# [YOUR OBJECTIVE]
Word for word, print all of the lines below.

# [DATASET CONTENT]
^^^^
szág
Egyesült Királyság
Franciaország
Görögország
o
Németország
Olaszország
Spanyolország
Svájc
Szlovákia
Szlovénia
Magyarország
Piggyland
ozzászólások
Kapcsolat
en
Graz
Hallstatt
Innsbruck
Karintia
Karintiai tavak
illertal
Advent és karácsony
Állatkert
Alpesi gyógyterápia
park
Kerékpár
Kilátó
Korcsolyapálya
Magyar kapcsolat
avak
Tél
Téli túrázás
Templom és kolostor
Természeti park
^^^^
# [FINISHED TASK]
szág
Egyesült Királyság
Franciaország
Görögország
o
Németország
Olaszország
Spanyolország
Svájc
Szlovákia
Szlovénia
Magyarország
Piggyland
ozzászólások
Kapcsolat
en
Graz
Hallstatt
Innsbruck
Karintia
Karintiai tavak
illertal
Advent és karácsony
Állatkert
Alpesi gyógyterápia
park
Kerékpár
Kilátó
Korcsolyapálya
Magyar kapcsolat
avak
Tél
Téli túrázás
Templom és kolostor
Természeti park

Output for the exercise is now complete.